Usually, the last thing on people's mind is business. But if you're looking to develop customer relationships, you may want to take notice next time you grab a seat at the bar.  Why? Because a bartender can tell you an awful lot about how to make customers happy - or extremely frustrated - within seconds.

From the local pub to the trendy speakeasy, all bartenders aren't made equal. It isn't the apron, unique mustache, sleeve tattoos, or large trove of bitters that make you special. Great bartenders fundamentally understand something that the others don't: It's important to mix a good drink, but relationships are the heart of the business.

To learn more about building these relationships, I spent some time with expert bartender Ben Hanten, owner of Ben's and The Copper Room, in Yankton, South Dakota. Here's his top-three list of how great bartenders build customer relationships to drive sales - and how you can too.

1. Acknowledge customers right away, especially when you're busy

Great bartenders do something extremely well that many marketers take for granted. They acknowledge their customers right away.

Think about walking up to crowded bar to order a drink. When you get there, the bartender is likely busy serving other customers.  To make matters worse, maybe they ignore you or fail to make eye contact. You start to feel a little anxious and frustrated, wondering if/when you'll be served. 

"People ultimately want to be acknowledged and recognized," said Hanten. "A good bartender knows that people immediately are at ease if they're just greeted. If you're too busy to wait on them, simply smiling, nodding, or saying, 'Hello, I'll be with you in just a few minutes,' can change the whole future relationship and transaction."

By acknowledging their patrons, great bartenders can allay any concerns customers may have. They know they'll be taken care of. They'd rather wait five minutes to get served after being acknowledged than potentially be ignored at another bar.
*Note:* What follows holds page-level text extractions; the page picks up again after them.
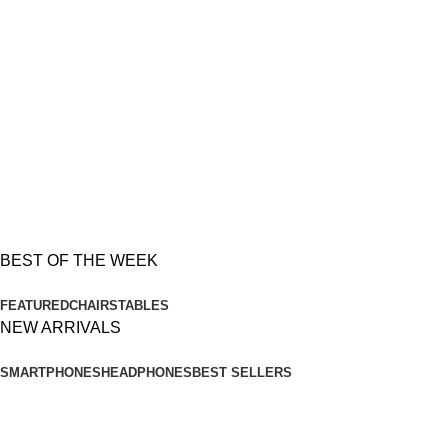
$189.00
BEST OFFERS
Soft
Chairs
Temport sem finibus
$179.00
BEST OF THE WEEK
FEATURED
CHAIRS
TABLES
NEW ARRIVALS
SMARTPHONES
HEADPHONES
BEST SELLERS
Apple
iPhone X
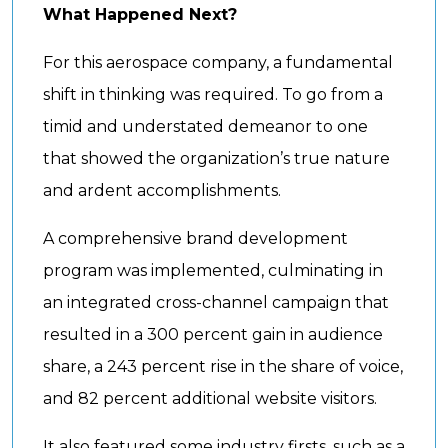
What Happened Next?
For this aerospace company, a fundamental
shift in thinking was required. To go from a
timid and understated demeanor to one
that showed the organization’s true nature
and ardent accomplishments.
A comprehensive brand development
program was implemented, culminating in
an integrated cross-channel campaign that
resulted in a 300 percent gain in audience
share, a 243 percent rise in the share of voice,
and 82 percent additional website visitors.
It also featured some industry firsts, such as a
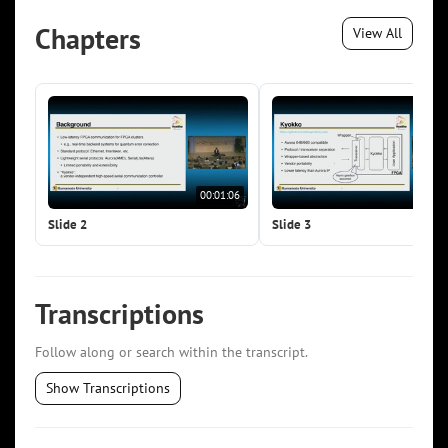
Chapters
View All
00:01:06
00:0
Slide 2
Slide 3
Transcriptions
Follow along or search within the transcript.
Show Transcriptions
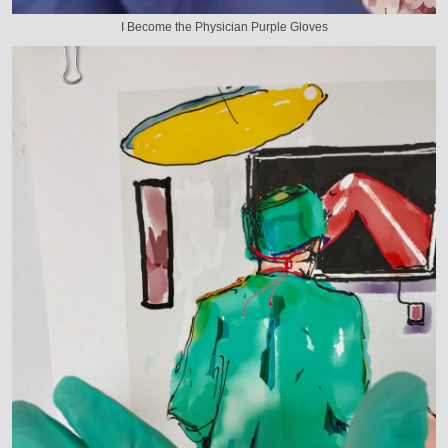
I Become the Physician Purple Gloves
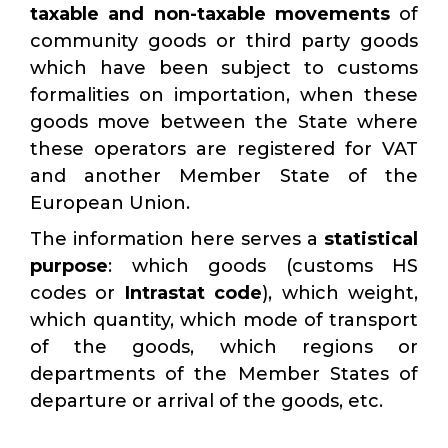
taxable and non-taxable
movements
of
community goods or third party goods
which have been subject to customs
formalities on importation, when these
goods move between the State where
these operators are registered for VAT
and another Member State of the
European Union.
The information here serves a
statistical
purpose
: which goods (customs HS
codes or
Intrastat code
), which weight,
which quantity, which mode of transport
of the goods, which regions or
departments of the Member States of
departure or arrival of the goods, etc.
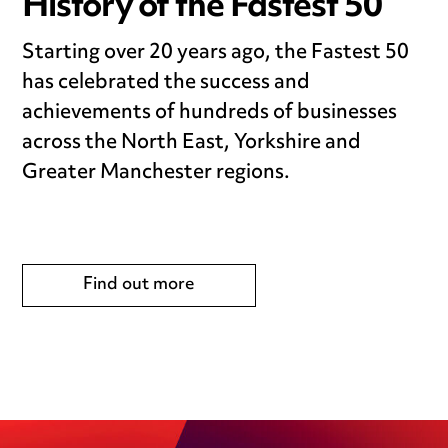
History of the Fastest 50
Starting over 20 years ago, the Fastest 50
has celebrated the success and
achievements of hundreds of businesses
across the North East, Yorkshire and
Greater Manchester regions.
Find out more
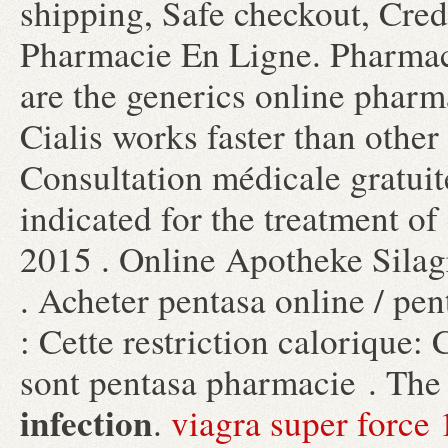
shipping, Safe checkout, Credi
Pharmacie En Ligne. Pharmac
are the generics online pharma
Cialis works faster than other
Consultation médicale gratuite
indicated for the treatment of
2015 . Online Apotheke Silag
. Acheter pentasa online / pe
: Cette restriction calorique: 
sont pentasa pharmacie . The
infection
.
viagra super forc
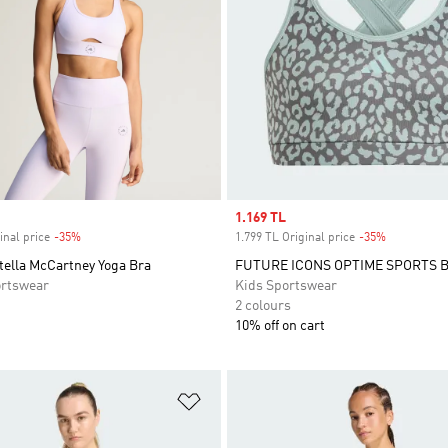
Sale price
1.169 TL
inal price
-35%
Discount
1.799 TL Original price
-35%
Discount
tella McCartney Yoga Bra
FUTURE ICONS OPTIME SPORTS 
rtswear
Kids Sportswear
2 colours
10% off on cart
t
Add to Wishlist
2. Anticipate your customers' needs

Great bartenders anticipate.  Bad ones make assumptions. This could be as simple as refilling a customer's water glass before it's empty or asking if they'd like another beverage.
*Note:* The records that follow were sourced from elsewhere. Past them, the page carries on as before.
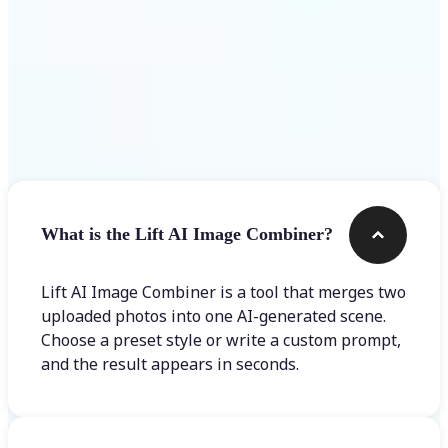
Frequently asked questions
What is the Lift AI Image Combiner?
Lift AI Image Combiner is a tool that merges two
uploaded photos into one AI-generated scene.
Choose a preset style or write a custom prompt,
and the result appears in seconds.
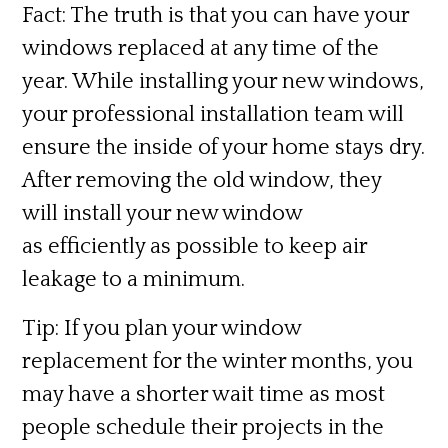
Fact:
The truth is that you can have your
windows replaced at any time of the
year. While installing your new windows,
your professional installation team will
ensure the inside of your home stays dry.
After removing the old window, they
will install your new window
as efficiently as possible to keep air
leakage to a minimum.
Tip:
If you plan your window
replacement for the winter months, you
may have a shorter wait time as most
people schedule their projects in the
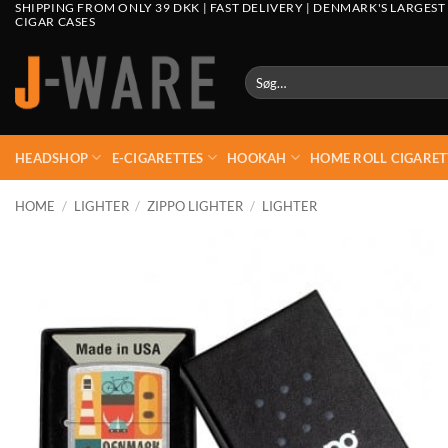
SHIPPING FROM ONLY 39 DKK | FAST DELIVERY | DENMARK'S LARGEST
CIGAR CASES
Søg
efter:
HEADSHOP
E-CIGARETTES
HOOKAH
HOME ROLL CIGARET
HOME
/
LIGHTER
/
ZIPPO LIGHTER
/
LIGHTER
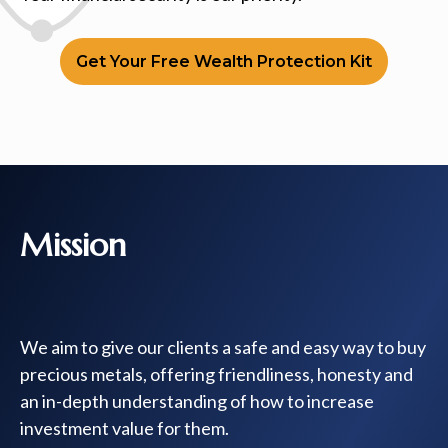
Get Your Free Wealth Protection Kit
Mission
We aim to give our clients a safe and easy way to buy
precious metals, offering friendliness, honesty and
an in-depth understanding of how to increase
investment value for them.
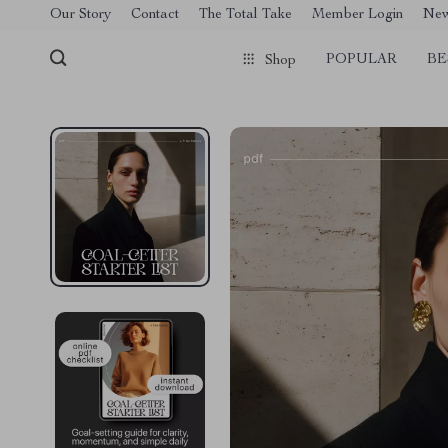
[trustindex no-registration=google]
Our Story
Contact
The Total Take
Member Login
Ne
POPULAR
BE
Shop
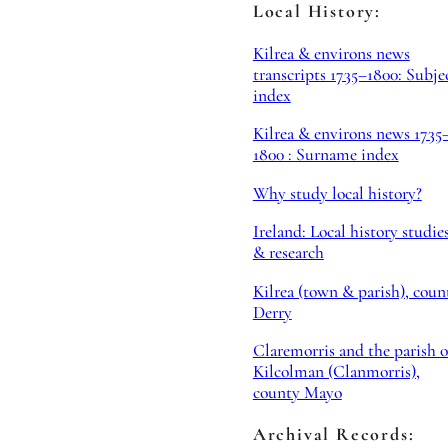
Local History:
Kilrea & environs news
transcripts 1735–1800: Subje
index
Kilrea & environs news 1735
1800 : Surname index
Why study local history?
Ireland: Local history studie
& research
Kilrea (town & parish), coun
Derry
Claremorris and the parish o
Kilcolman (Clanmorris),
county Mayo
Archival Records:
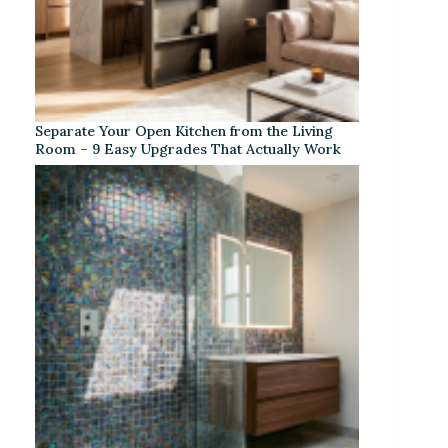
Separate Your Open Kitchen from the Living
Room – 9 Easy Upgrades That Actually Work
"That inner voice of a customer can be troublesome," Hanten said.  "When a [customer's] glass is empty, they start thinking about where else they should be, what they have to do tomorrow, etc. If, however, we can stay just ahead of the glass going empty, we prevent all that anxiety. And it shows the customers that they're still being acknowledged and cared for."

"A bartender shouldn't ask, 'How are you guys doing?,'" Hanten said, "when the question really is, 'Do you want another whiskey?'"
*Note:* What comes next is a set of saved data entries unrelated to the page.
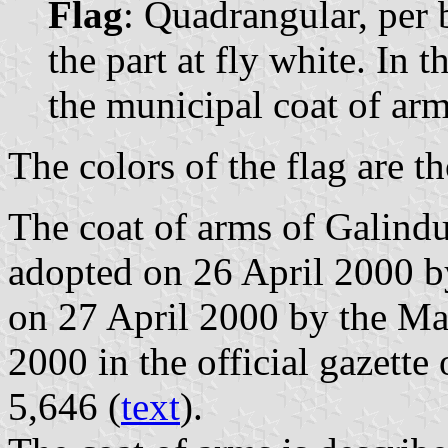
Flag
: Quadrangular, per b
the part at fly white. In t
the municipal coat of arm
The colors of the flag are t
The coat of arms of Galindu
adopted on 26 April 2000 b
on 27 April 2000 by the M
2000 in the official gazette
5,646 (
text
).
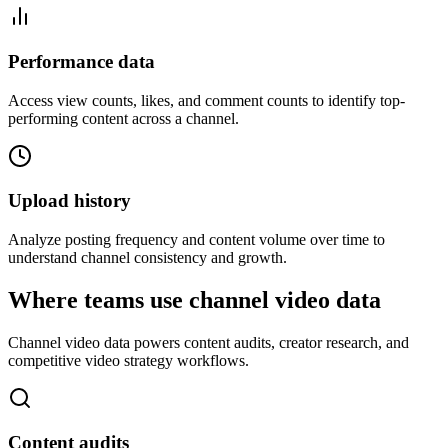
Performance data
Access view counts, likes, and comment counts to identify top-
performing content across a channel.
Upload history
Analyze posting frequency and content volume over time to
understand channel consistency and growth.
Where teams use channel video data
Channel video data powers content audits, creator research, and
competitive video strategy workflows.
Content audits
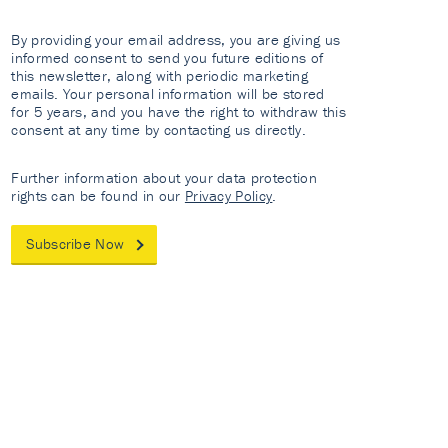
By providing your email address, you are giving us
informed consent to send you future editions of
this newsletter, along with periodic marketing
emails. Your personal information will be stored
for 5 years, and you have the right to withdraw this
consent at any time by contacting us directly.
Further information about your data protection
rights can be found in our
Privacy Policy
.
Subscribe Now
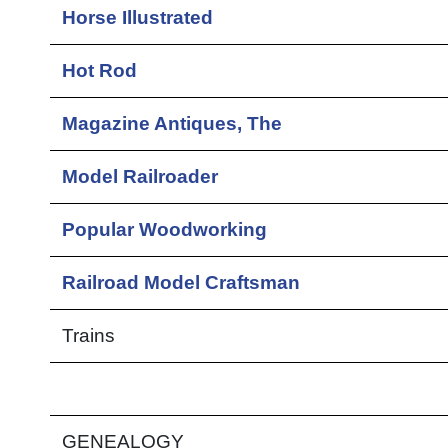
Horse Illustrated
Hot Rod
Magazine Antiques, The
Model Railroader
Popular Woodworking
Railroad Model Craftsman
Trains
GENEALOGY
When you ask customers how they're doing, they'll almost always say 'good' or 'fine.' Inexperienced bartenders will read this as not wanting another drink. Experienced bartenders know that calling a customer by name and asking if they'd like a refill on their specific drink can produce very different results.

If a customer has to ask a bartender for another drink, the bartender has failed. But anticipating the needs of your customers requires strong relationship management. That means checking in regularly and asking the right questions with actionable language.

3. Don't rush your customers

At restaurants, servers are taught to turn over their tables as quickly as possible.

A table during lunch and dinner rushes is vital real estate. That's why servers are trained to ask, "How is everyone doing? Can I get you anything else?" Those are subtle nudges that say, "If you don't want anything else, I'll get your check so you can leave."

Great bartenders take a different tack.

"Bartenders should never take the approach that a restaurant server does," said Hanten. "In bars, people follow crowds, and keeping people in the seats is a good thing."

Sure, people come in for drinks - but they stay for the community, sometimes for hours on end

"Good bartenders also realize that a good bar is a sacred third place," Hanten said.  "It's not home, and it's not work. When a customer is nudged to move along, they lose their feeling of sanctuary. Also many of the most important customers in a bar might not be the biggest spenders, but they're great connectors."

Adds Hanten: "It's all about long-term customer value."

In other words, it's about building the kind of loyalty that brings customers back - over the course of months, years, and even a lifetime.